Solaris 11.2 Security: Part 1 – Security 101 and Checking your security

We have all seen the news, there is a war on, one that does not leave thousands of bodies in graves but still destroys lives. This was is bloodless, but still makes the news on a weekly basis. The targets are global, every county, every person and every business. No one is safe, as the attackers can strike from across the globe in the middle of the night. This is the Information War.

We have seen companies like Sony struck down, expensive firewalls broken through like iron gates from the castles of old. Many of these security breaches have made the news in the last year, including Home Depot, Target, and even the US Department of Defense… all have lost battles in this war.

As a result, new tools are being invented that strengthen defenses from the inside. The Solaris operating system is one of these tools, a powerful defense against attacks from all vectors.

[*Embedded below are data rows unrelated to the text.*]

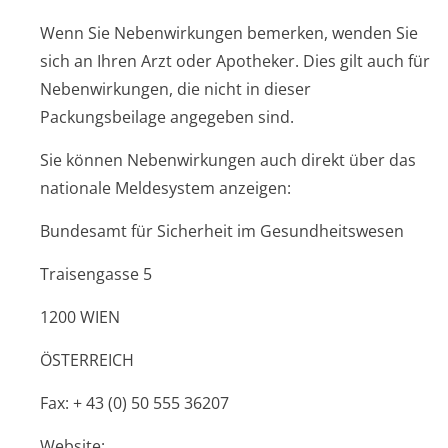
Wenn Sie Nebenwirkungen bemerken, wenden Sie
sich an Ihren Arzt oder Apotheker. Dies gilt auch für
Nebenwirkungen, die nicht in dieser
Packungsbeilage angegeben sind.
Sie können Nebenwirkungen auch direkt über das
nationale Meldesystem anzeigen:
Bundesamt für Sicherheit im Gesundheitswesen
Traisengasse 5
1200 WIEN
ÖSTERREICH
Fax: + 43 (0) 50 555 36207
Website: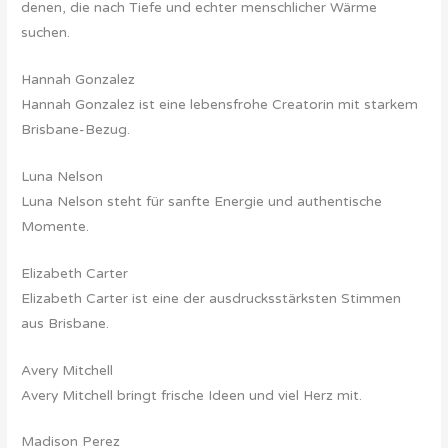
denen, die nach Tiefe und echter menschlicher Wärme
suchen.
Hannah Gonzalez
Hannah Gonzalez ist eine lebensfrohe Creatorin mit starkem
Brisbane-Bezug.
Luna Nelson
Luna Nelson steht für sanfte Energie und authentische
Momente.
Elizabeth Carter
Elizabeth Carter ist eine der ausdrucksstärksten Stimmen
aus Brisbane.
Avery Mitchell
Avery Mitchell bringt frische Ideen und viel Herz mit.
Madison Perez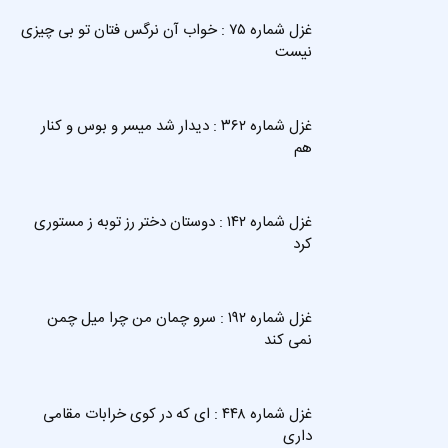
غزل شماره ۷۵ : خواب آن نرگس فتان تو بی چیزی
نیست
غزل شماره ۳۶۲ : دیدار شد میسر و بوس و کنار
هم
غزل شماره ۱۴۲ : دوستان دختر رز توبه ز مستوری
کرد
غزل شماره ۱۹۲ : سرو چمان من چرا میل چمن
نمی کند
غزل شماره ۴۴۸ : ای که در کوی خرابات مقامی
داری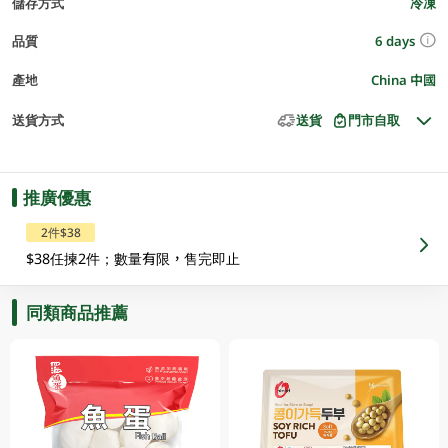
儲存方式
冷凍
6 days
品質
產地
China 中國
送貨方式
送貨
門市自取
推廣優惠
2件$38
$38任揀2件；數量有限，售完即止
同類商品推薦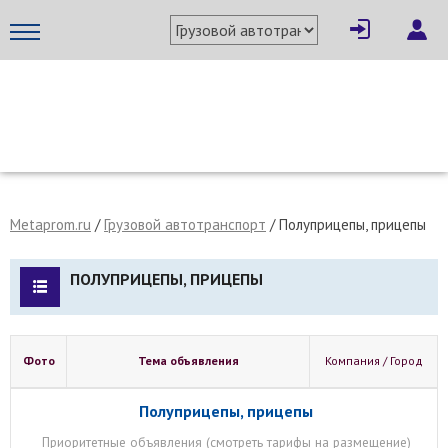
МЕТАПРОМ - российский торгово-промышленный портал
Metaprom.ru
/
Грузовой автотранспорт
/
Полуприцепы, прицепы
ПОЛУПРИЦЕПЫ, ПРИЦЕПЫ
Фото
Тема объявления
Компания / Город
Полуприцепы, прицепы
Приоритетные объявления (
смотреть тарифы на размещение
)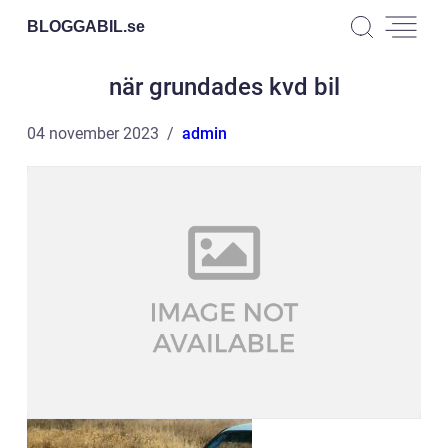
BLOGGABIL.
se
när grundades kvd bil
04 november 2023
admin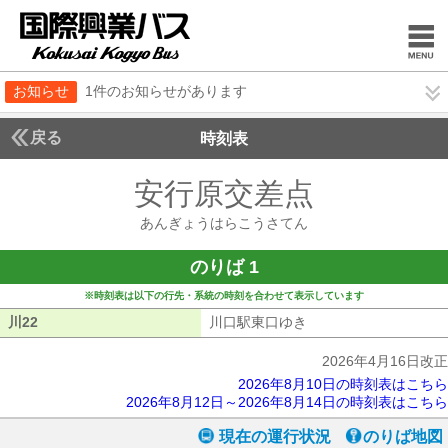
お知らせ
1件のお知らせがあります
戻る
時刻表
安行原交差点
あんぎょ
あんぎょうはらこうさてん
のりば 1
※時刻表は以下の行先・系統の時刻を合わせて表示しています
川22
川22
川口駅東口ゆき
川口駅東口ゆき
2026年4月16日改正
2026年8月10日の時刻表はこちら
2026年8月12日～2026年8月14日の時刻表はこちら
現在の運行状況
のりば地図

Several technologies are built into the heart of the operating system, fused into the DNA of the Operating Systems;

  • Built in compliance, a tool that reports on the Operating System’s security against best practices
  • Immutable Zones, allowing read only Virtual machines, freezing the Operating Systems and hardware configuration from changes
  • And audit Service, that sends an audit log to a secure Audit Vault where logs can securely stored and analyzed
  • A minimal installation mode, resulting in a strong lean Operating System
  • Time-based and location-based access control to PAM services, allowing access only from certain locations and during specific time windows.
  • An integrated firewall, protecting each OS independently as needed
  • File integrity verification, verifying that file integrity is maintained for each and every file on the server.
  • Package verification , protecting packages from being changed before they are installed
  • And more

Combine these features, and your servers are safer than ever, helping to repel both internal and external attackers. But the first rule of security, is never stop. New vectors and new vulnerabilities are being discovered or created daily. Any solid security policy must continue to analyze and adapt.

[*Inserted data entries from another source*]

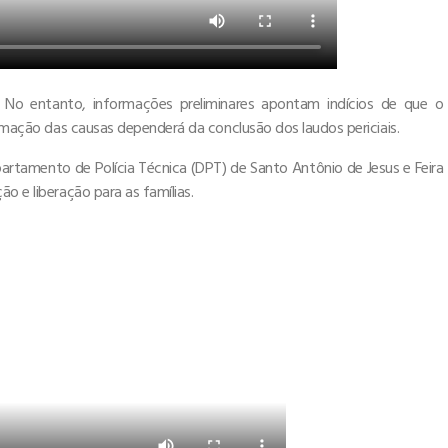
. No entanto, informações preliminares apontam indícios de que o
irmação das causas dependerá da conclusão dos laudos periciais.
rtamento de Polícia Técnica (DPT) de Santo Antônio de Jesus e Feira
o e liberação para as famílias.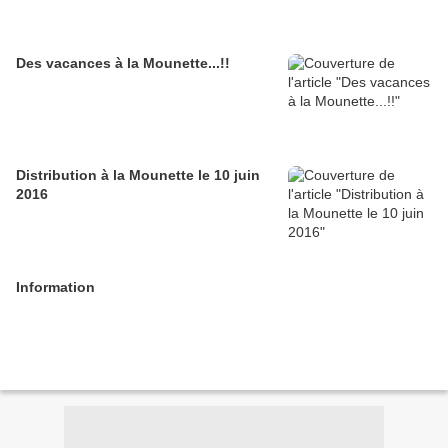
Des vacances à la Mounette...!!
Distribution à la Mounette le 10 juin
2016
Information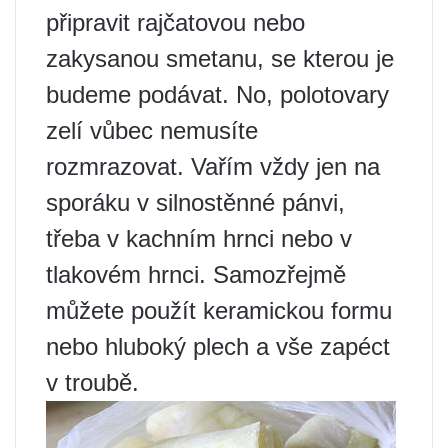
připravit rajčatovou nebo
zakysanou smetanu, se kterou je
budeme podávat. No, polotovary
zelí vůbec nemusíte
rozmrazovat. Vařím vždy jen na
sporáku v silnostěnné pánvi,
třeba v kachním hrnci nebo v
tlakovém hrnci. Samozřejmě
můžete použít keramickou formu
nebo hluboký plech a vše zapéct
v troubě.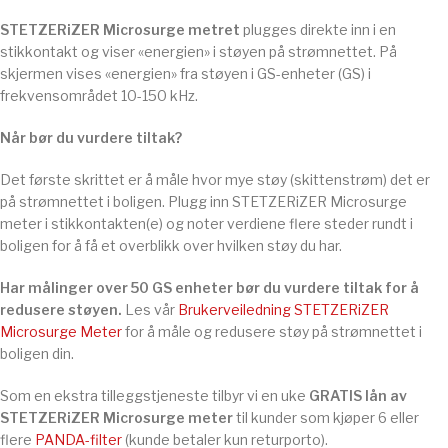
STETZERiZER Microsurge metret
plugges direkte inn i en
stikkontakt og viser «energien» i støyen på strømnettet. På
skjermen vises «energien» fra støyen i GS-enheter (GS) i
frekvensområdet 10-150 kHz.
Når bør du vurdere tiltak?
Det første skrittet er å måle hvor mye støy (skittenstrøm) det er
på strømnettet i boligen. Plugg inn STETZERiZER Microsurge
meter i stikkontakten(e) og noter verdiene flere steder rundt i
boligen for å få et overblikk over hvilken støy du har.
Har målinger over 50 GS enheter bør du vurdere tiltak for å
redusere støyen.
Les vår
Brukerveiledning STETZERiZER
Microsurge Meter
for å måle og redusere støy på strømnettet i
boligen din.
Som en ekstra tilleggstjeneste tilbyr vi en uke
GRATIS lån av
STETZERiZER Microsurge meter
til kunder som kjøper 6 eller
flere
PANDA-filter
(kunde betaler kun returporto).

This first entry in this series will focus on the compliance tool, which gathers information about a server and reports against the server’s configuration against best practices.

Solaris 11.2 shipped with a new command compliance, that lets you run system assessments against compliance benchmarks, and then generate reports reports from those. While it currently works against a single host, you can use Metric Extension in Enterprise Manager to consolidate the reports, more on that later. Oracle is also working on an enhancement that will allow for multiserver reporting.

 

By default two compliance benchmarks are shipped, once the standard Solaris baseline, and a second more strict policy that conforms to the PCI DSS v 2.0 standard, primarily used by companies that process credit card data. You can check what benchmarks are installed by using the compliance command;

 

root@solaris:/# compliance list -bv

pci-dss

Payment Card Industry Data Security Standard

solaris

Oracle Solaris Security Policy

root@solaris:/#

This example will focus on the Solaris Policy, but for additional security; you can either use the pci-dss policy or create your own policy.

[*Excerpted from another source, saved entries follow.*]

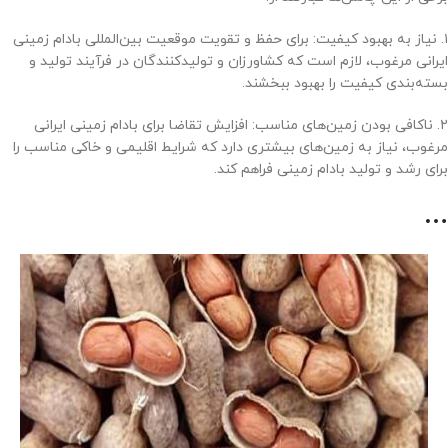
۱. نیاز به بهبود کیفیت: برای حفظ و تقویت موقعیت بین‌المللی بادام زمینی
ایرانی مرغوب، لازم است که کشاورزان و تولیدکنندگان در فرآیند تولید و
بسته‌بندی کیفیت را بهبود ببخشند.
۲. ناکافی بودن زمین‌های مناسب: افزایش تقاضا برای بادام زمینی ایرانی
مرغوب، نیاز به زمین‌های بیشتری دارد که شرایط اقلیمی و خاکی مناسب را
برای رشد و تولید بادام زمینی فراهم کند.
…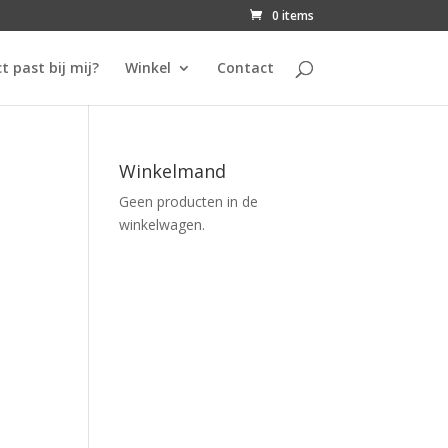
0 items
t past bij mij?
Winkel
Contact
Winkelmand
Geen producten in de
winkelwagen.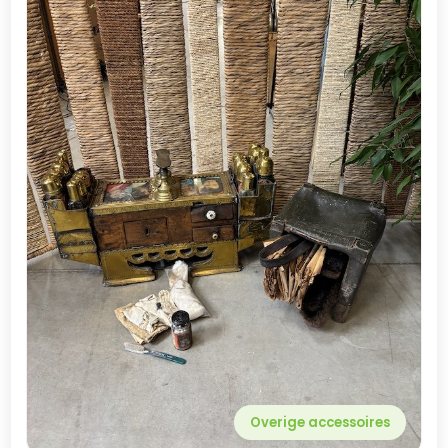
Overige accessoires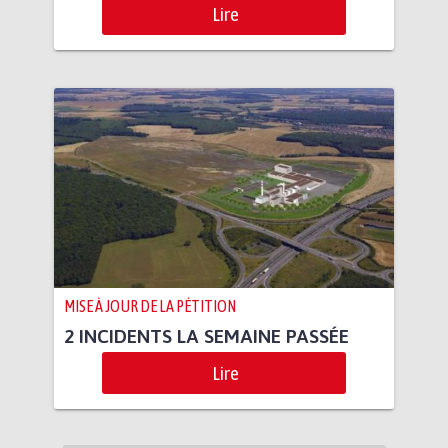
Lire
MISE À JOUR DE LA PÉTITION
2 INCIDENTS LA SEMAINE PASSÉE
Lire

With the baseline analysis, seven core areas are checked;

Using the compliance tool, we can run reports, and then assessment that produce an html or XCCDF (Extensible Configuration Checklist Description Format) report. These can then be looked at, or imported into a database for further analysis.

To run the standard report, we simple use the command “compliance assess” which will run an assessment against the default solaris benchmark. We can also specify a different benchmark, using the –p option. In the following example, we will run against the solaris benchmark.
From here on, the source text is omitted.